Bilindiği üzere; olayda uygulamaya yeri bulan, mülga 818 sayılı Borçlar Kanunu’nun 53. maddesinde “Hakim, kusur olup olmadığına yahut haksız fiilin faili temyiz kudretini haiz bulunup bulunmadığına karar vermek için ceza hukukunun mesuliyete dair ahkamiyle bağlı olmadığı gibi, ceza mahkemesinde verilen beraat karariyle de mukayyet değildir.

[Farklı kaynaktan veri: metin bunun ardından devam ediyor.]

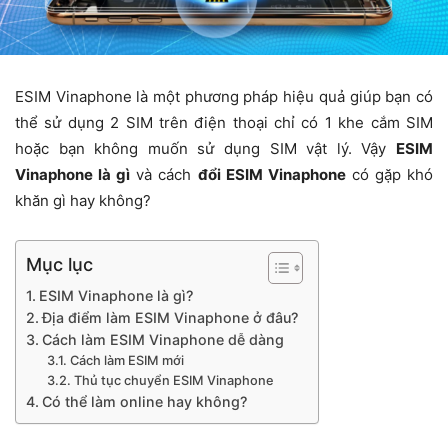
ESIM Vinaphone là một phương pháp hiệu quả giúp bạn có
thể sử dụng 2 SIM trên điện thoại chỉ có 1 khe cắm SIM
hoặc bạn không muốn sử dụng SIM vật lý. Vậy
ESIM
Vinaphone là gì
và cách
đổi ESIM Vinaphone
có gặp khó
khăn gì hay không?
Mục lục
ESIM Vinaphone là gì?
Địa điểm làm ESIM Vinaphone ở đâu?
Cách làm ESIM Vinaphone dễ dàng
Cách làm ESIM mới
Thủ tục chuyển ESIM Vinaphone
Có thể làm online hay không?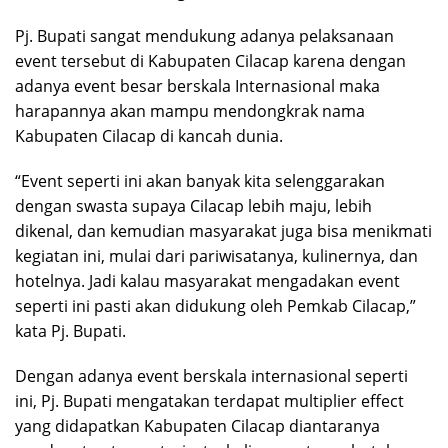
Pj. Bupati sangat mendukung adanya pelaksanaan
event tersebut di Kabupaten Cilacap karena dengan
adanya event besar berskala Internasional maka
harapannya akan mampu mendongkrak nama
Kabupaten Cilacap di kancah dunia.
“Event seperti ini akan banyak kita selenggarakan
dengan swasta supaya Cilacap lebih maju, lebih
dikenal, dan kemudian masyarakat juga bisa menikmati
kegiatan ini, mulai dari pariwisatanya, kulinernya, dan
hotelnya. Jadi kalau masyarakat mengadakan event
seperti ini pasti akan didukung oleh Pemkab Cilacap,”
kata Pj. Bupati.
Dengan adanya event berskala internasional seperti
ini, Pj. Bupati mengatakan terdapat multiplier effect
yang didapatkan Kabupaten Cilacap diantaranya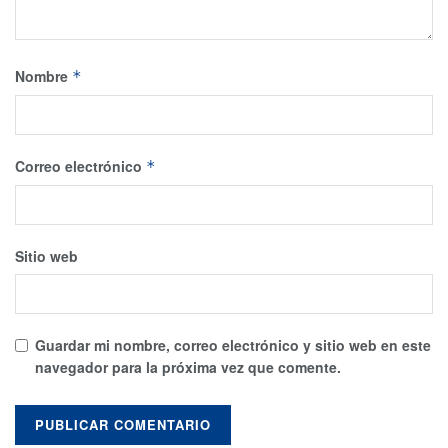
Nombre
*
Correo electrónico
*
Sitio web
Guardar mi nombre, correo electrónico y sitio web en este
navegador para la próxima vez que comente.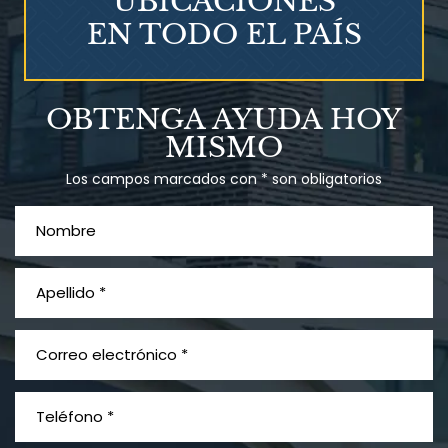
UBICACIONES
EN TODO EL PAÍS
Talco en polvo
OBTENGA AYUDA HOY
Ovary cancer
MISMO
Los campos marcados con * son obligatorios
¿Qué es el mesotelioma?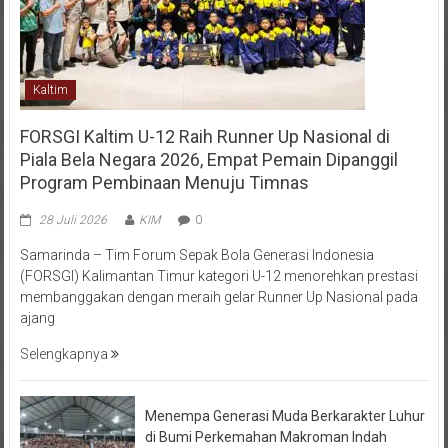
Kaltim
FORSGI Kaltim U-12 Raih Runner Up Nasional di
Piala Bela Negara 2026, Empat Pemain Dipanggil
Program Pembinaan Menuju Timnas
28 Juli 2026
KIM
0
Samarinda – Tim Forum Sepak Bola Generasi Indonesia
(FORSGI) Kalimantan Timur kategori U-12 menorehkan prestasi
membanggakan dengan meraih gelar Runner Up Nasional pada
ajang
Selengkapnya
Menempa Generasi Muda Berkarakter Luhur
di Bumi Perkemahan Makroman Indah
melalui CAI ke-47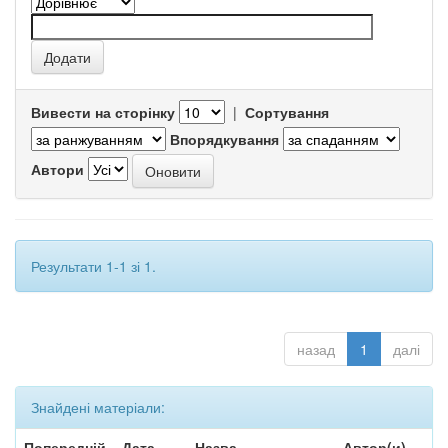
Вивести на сторінку
|
Сортування
Впорядкування
Автори
Результати 1-1 зі 1.
назад
1
далі
Знайдені матеріали:
Попередній
Дата
Назва
Автор(и)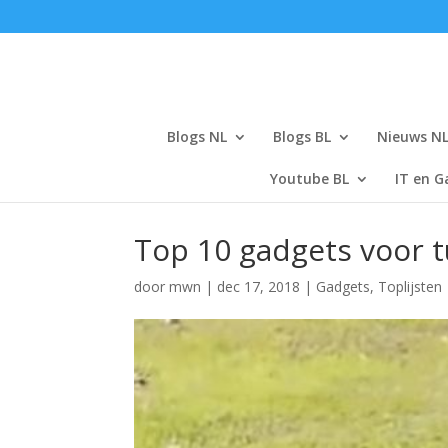
Blogs NL
Blogs BL
Nieuws N
Youtube BL
IT en G
Top 10 gadgets voor t
door
mwn
|
dec 17, 2018
|
Gadgets
,
Toplijsten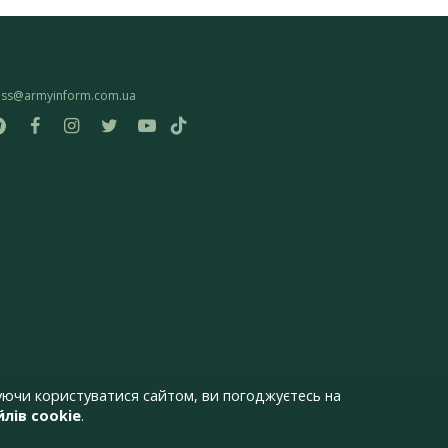
ess@armyinform.com.ua
ючи користуватися сайтом, ви погоджуєтесь на
лів cookie
.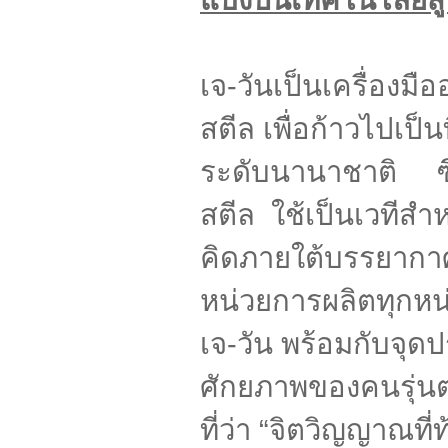
เจ-วันเป็นเครื่องมื
สตีล
เพื่อก้าวไปเป็นที
ระดับนานาชาติ ซึ่
สตีล
ใช้เป็นเวทีสำ
คิดภายใต้บรรยากา
หน่วยการผลิตทุกหน่
เจ-วัน
พร้อมกับจุดปร
ศักยภาพของคนรุ่น
ที่ว่า
“จิตวิญญาณที่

Bundan başka ceza mahkemesi kararı, kusurun takdiri ve zararın miktarını tayin hususunda dahi hukuk hakimini takyit etmez.” hükmü yer almakta ve kural olarak bağımsızlık ilkesi benimsenmektedir.(Aynı ilkeler 6098 sayılı Türk Borçlar kanunu 74. maddesinde düzenlenmiştir.)
Hukuk hâkiminin kural olarak ceza mahkemesinin kararı ile bağlı olmadığı ancak aynı olay nedeniyle ceza yargılamasında hükme dayanak alınan maddi olgular ile bağlı olduğu yargısal uygulamada yerleşik biçimde kabul edilmiştir.

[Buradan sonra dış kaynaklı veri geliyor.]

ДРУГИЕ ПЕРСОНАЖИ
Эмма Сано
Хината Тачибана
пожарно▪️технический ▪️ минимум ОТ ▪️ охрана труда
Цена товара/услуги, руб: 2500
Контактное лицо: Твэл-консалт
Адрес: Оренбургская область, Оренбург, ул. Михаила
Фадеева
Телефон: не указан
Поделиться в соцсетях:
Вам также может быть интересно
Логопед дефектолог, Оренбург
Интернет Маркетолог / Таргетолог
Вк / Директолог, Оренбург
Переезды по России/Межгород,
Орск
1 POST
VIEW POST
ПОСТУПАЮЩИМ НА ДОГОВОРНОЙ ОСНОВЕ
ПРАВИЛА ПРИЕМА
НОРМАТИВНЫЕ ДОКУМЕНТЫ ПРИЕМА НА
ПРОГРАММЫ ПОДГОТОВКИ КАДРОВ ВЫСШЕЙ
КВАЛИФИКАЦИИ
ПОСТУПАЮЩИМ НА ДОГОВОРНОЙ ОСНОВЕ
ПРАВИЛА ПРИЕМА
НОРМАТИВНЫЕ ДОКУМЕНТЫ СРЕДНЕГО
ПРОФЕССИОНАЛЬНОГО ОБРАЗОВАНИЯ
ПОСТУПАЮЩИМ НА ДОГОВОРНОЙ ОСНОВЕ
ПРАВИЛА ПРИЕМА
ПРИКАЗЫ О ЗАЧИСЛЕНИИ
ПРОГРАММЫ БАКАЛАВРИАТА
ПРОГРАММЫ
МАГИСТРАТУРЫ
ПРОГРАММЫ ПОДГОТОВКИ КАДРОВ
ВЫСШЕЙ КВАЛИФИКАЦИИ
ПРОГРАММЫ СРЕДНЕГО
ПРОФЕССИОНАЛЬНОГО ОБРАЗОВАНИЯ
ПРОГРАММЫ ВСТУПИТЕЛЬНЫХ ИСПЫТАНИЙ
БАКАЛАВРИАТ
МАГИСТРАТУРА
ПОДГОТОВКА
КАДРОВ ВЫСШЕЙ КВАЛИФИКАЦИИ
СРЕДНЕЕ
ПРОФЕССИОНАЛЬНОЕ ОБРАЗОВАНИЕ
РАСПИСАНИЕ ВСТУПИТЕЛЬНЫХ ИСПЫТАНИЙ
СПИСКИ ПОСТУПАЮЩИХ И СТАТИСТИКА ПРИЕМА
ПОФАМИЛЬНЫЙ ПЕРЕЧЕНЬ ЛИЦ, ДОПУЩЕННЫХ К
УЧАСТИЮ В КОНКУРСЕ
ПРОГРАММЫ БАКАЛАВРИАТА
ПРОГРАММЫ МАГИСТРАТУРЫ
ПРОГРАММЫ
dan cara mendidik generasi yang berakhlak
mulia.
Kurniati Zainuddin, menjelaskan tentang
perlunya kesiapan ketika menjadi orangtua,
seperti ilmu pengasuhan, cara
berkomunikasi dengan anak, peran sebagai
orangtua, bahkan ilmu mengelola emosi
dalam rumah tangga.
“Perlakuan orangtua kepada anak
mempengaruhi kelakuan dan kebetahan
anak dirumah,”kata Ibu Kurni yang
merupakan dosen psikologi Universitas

Buna göre bir eylemin davalı tarafından gerçekleştirildiği tespit edilmişse bunun suç teşkil edip etmemesi hukuk hâkimini bağlamayacakken, davalı tarafından gerçekleştirilmediğinin tespitine ilişkin ceza mahkemesi kararı ise maddi vakıa açısından hukuk hâkimini bağlayacaktır.
Somut olay yönünden maddi vakıanın (davalının açma mı, yoksa işgal suçunu mu işlediğinin) tespiti için ceza mahkemesi kararının varlığı önem arz etmekte ise de, uyap kayıtlarından bozmaya konu ceza mahkemesi kararında davalı eyleminin işgal ve faydalanma olarak nitelendirildiği ve eylemine uyan 6831 sayılı yasanın 93/1–2 maddesi uyarınca ertelemeli ceza verildiği, kararın bu şekilde 17.01.2013 tarihinde onanarak kesinleştiği anlaşılmaktadır. Bu durumda ceza mahkemesi kararının beklenilmesine gerek bulunmamaktadır.

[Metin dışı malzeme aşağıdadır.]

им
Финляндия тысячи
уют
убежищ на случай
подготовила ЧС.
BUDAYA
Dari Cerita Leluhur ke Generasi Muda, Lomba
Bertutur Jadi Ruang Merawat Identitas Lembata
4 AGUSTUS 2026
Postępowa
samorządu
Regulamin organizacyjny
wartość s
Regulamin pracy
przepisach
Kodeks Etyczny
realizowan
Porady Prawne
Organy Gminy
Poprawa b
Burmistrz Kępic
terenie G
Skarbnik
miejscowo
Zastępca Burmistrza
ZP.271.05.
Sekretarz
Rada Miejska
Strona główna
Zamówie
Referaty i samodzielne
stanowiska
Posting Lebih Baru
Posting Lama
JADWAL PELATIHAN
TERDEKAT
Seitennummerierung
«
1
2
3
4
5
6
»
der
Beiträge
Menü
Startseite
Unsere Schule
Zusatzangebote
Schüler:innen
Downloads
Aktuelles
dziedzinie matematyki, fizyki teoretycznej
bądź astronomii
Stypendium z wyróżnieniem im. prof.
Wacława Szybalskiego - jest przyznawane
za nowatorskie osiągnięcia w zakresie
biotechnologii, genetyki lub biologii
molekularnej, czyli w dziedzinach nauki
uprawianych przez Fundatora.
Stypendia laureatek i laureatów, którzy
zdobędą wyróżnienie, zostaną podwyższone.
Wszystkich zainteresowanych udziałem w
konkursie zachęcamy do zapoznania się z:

Açıklanan gerekçelerle, ceza davasında verilen kararın kesinleşmiş olması nedeniyle beklenmesine gerek olmadığı, direnme kararının bu yönüyle usul ve yasaya uygun olduğundan onanması gerekmiştir.
SONUÇ: Davacı vekilinin temyiz itirazlarının reddi ile direnme kararının yukarıda açıklanan ilave gerekçelerle ONANMASINA, gerekli temyiz ilam harcı peşin alındığından başkaca harç alınmasına mahal olmadığına, 6217 sayılı Kanunun 30. maddesi ile 6100 sayılı Hukuk Muhakemeleri Kanunu’na eklenen “Geçici madde 3” atfıyla uygulanmakta olan 1086 sayılı Hukuk Usulü Muhakemeleri Kanunu’nun 440/III maddesi uyarınca karar düzeltme yolu kapalı olmak üzere 15.11.2013 gününde oybirliğiyle karar verildi.